Bipolar is a diagnosis on the DSM-V, which stands for the fifth edition of the Diagnostic and Statistical Manual of Mental Disorders (DSM). It is a big resource book that is put out by the American Psychiatric Association and it contains a description of all the known psychological symptoms. The symptoms are grouped into syndromes and each is referred to as a “mental disorder.”
Most of my Adlerian colleagues would agree that the symptoms described are accurate, but grouping them together and calling them “mental disorders” is wrong. Instead, the Adlerian model takes a more holistic view and sees the expression of symptoms as being congruent with a person’s lifestyle, and the expression of symptoms something that reveals or reflects their beliefs or “private logic.”
Adler wrote that behaviors serve the person by some way moving the individual from their own subjective feeling of being in a “felt negative” position to a perceived “felt positive” state. Their symptoms are “helpful or useful” in some way to them, and so therapists work to help people discover the errors in their private logic that are creating life difficulties for them. That means therapy instead of pharmacology, or in some cases, a combination of the two.
Let me use the example of blushing to make my point. If someone is in a situation where they interpret the events through the lens of their belief system to be “embarrassing,” they blush. That means their cognitions trigger the release of body chemicals that cause vasodilation, and hence the blood vessels open and we see a “blush” appear on the cheeks. Body and mind work as a complex system that are interdependent. Our thoughts affect our biochemistry, and vice versa.
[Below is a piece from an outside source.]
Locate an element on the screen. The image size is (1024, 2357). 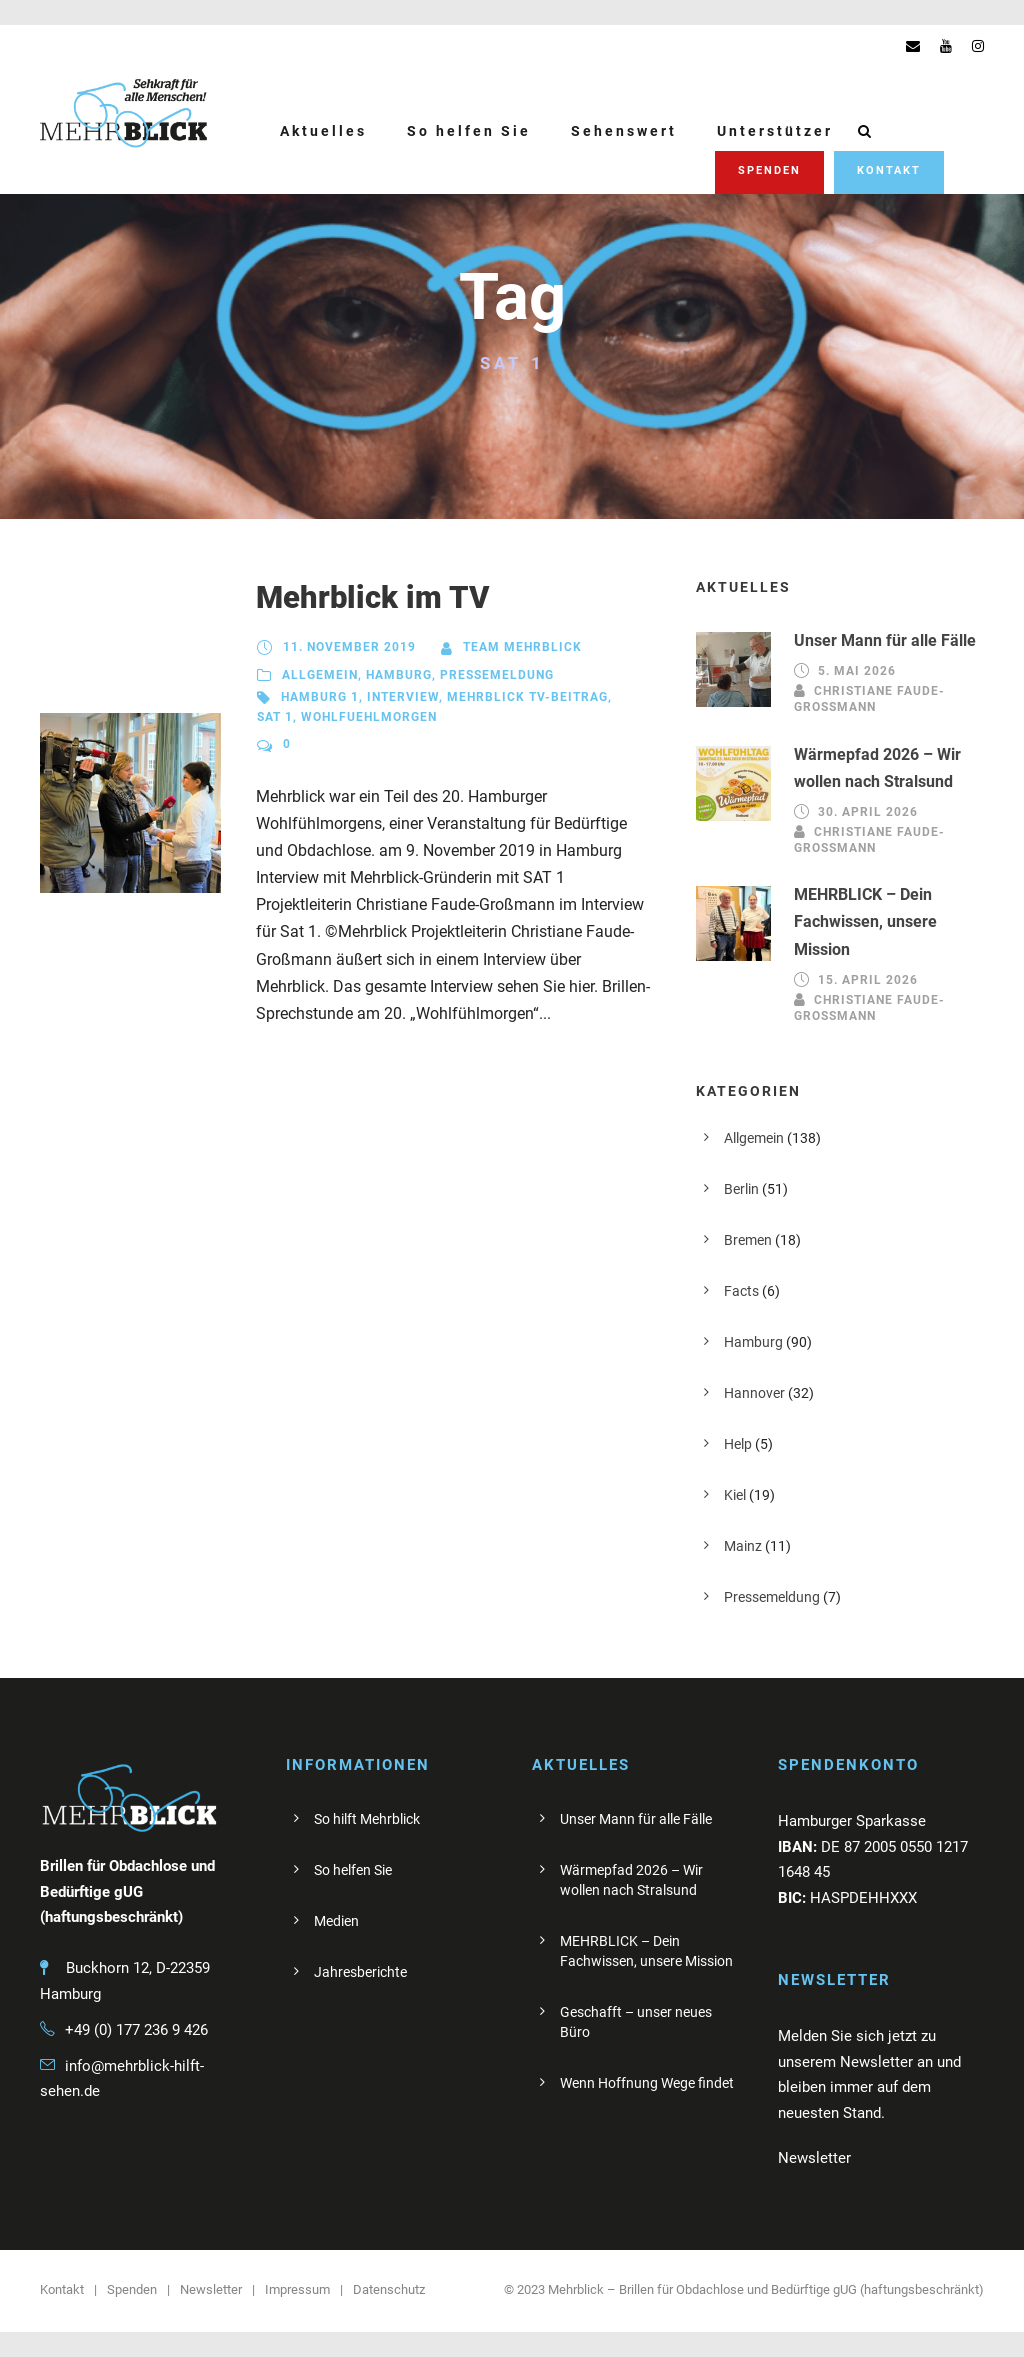
30. April 2026 is located at coordinates (868, 812).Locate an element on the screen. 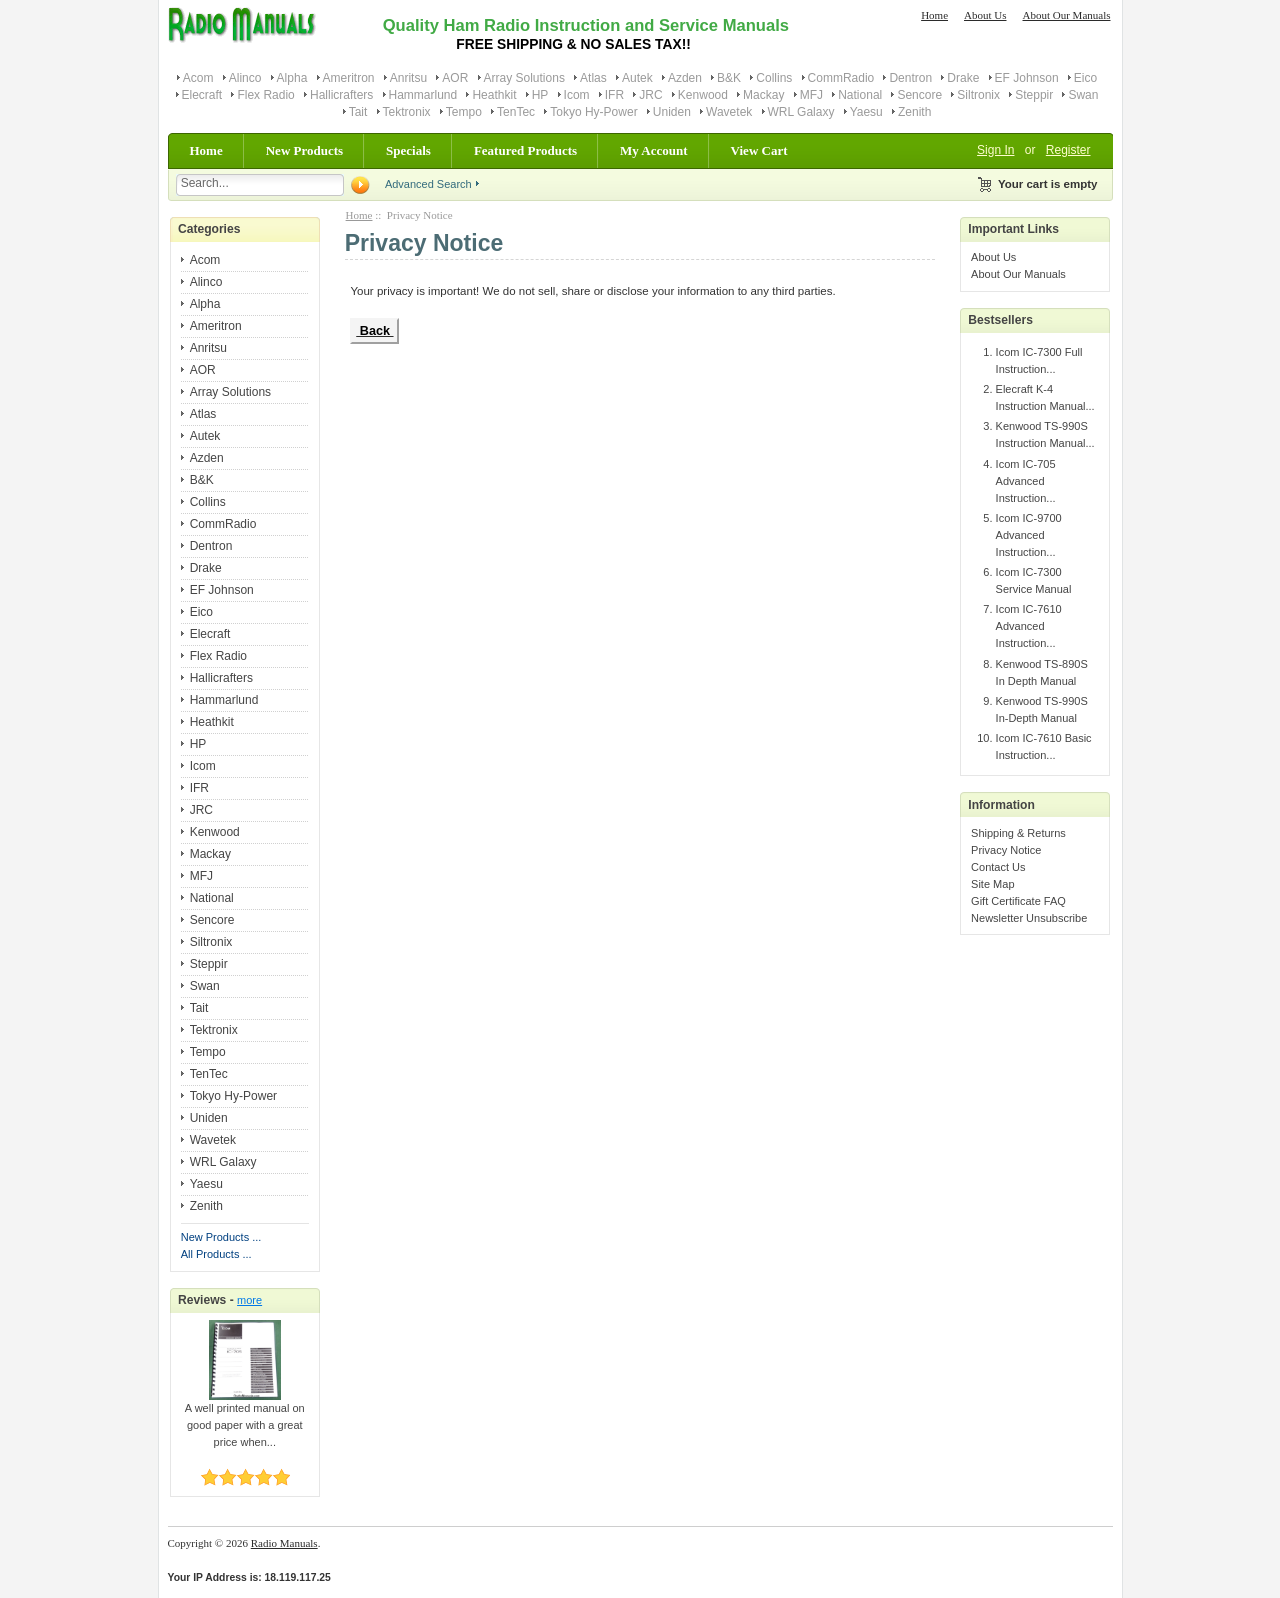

I believe it is too simplistic a solution (not to mention too toxic on the tissues of the body) to prescribe a vaso-constricting medication to eliminate blushing, when a more fruitful conversation could be had about why the person judged the situation to be embarrassing in the first place. Does this illustrate my point? Albeit with a silly, unrealistic example. (If someone you know is taking drugs for blushing, we need an intervention!)
Too often we diagnose a child as having a “mental disorder” and do nothing other than drug their brains. People assume a “mental disorder” means there is nothing that you can do yourself to help yourself or other members of your family. For parents, it may even come as a welcome idea that their child is “disordered” and therefore it wasn’t their faulty parenting. We owe our children more than this. We do live in an era that is very strongly oriented towards the medical model and psychopharmacological approach, but it is not the ONLY approach. Family therapists (Adlerian as well as other counseling models) want the public to know this. The American Counselling Association and other national organizations were so upset with the changes to the latest edition of the DMS that they are abandoning it as a source and looking to the World Health Organizations diagnostic criteria instead.
If you have a child who is in the process of being diagnosed, please take the time to read Dr. William Glasser’s book Warning: Psychiatry Can Be Hazardous To Your Mental Health for a fuller discussion of this topic before you initiate a treatment plan.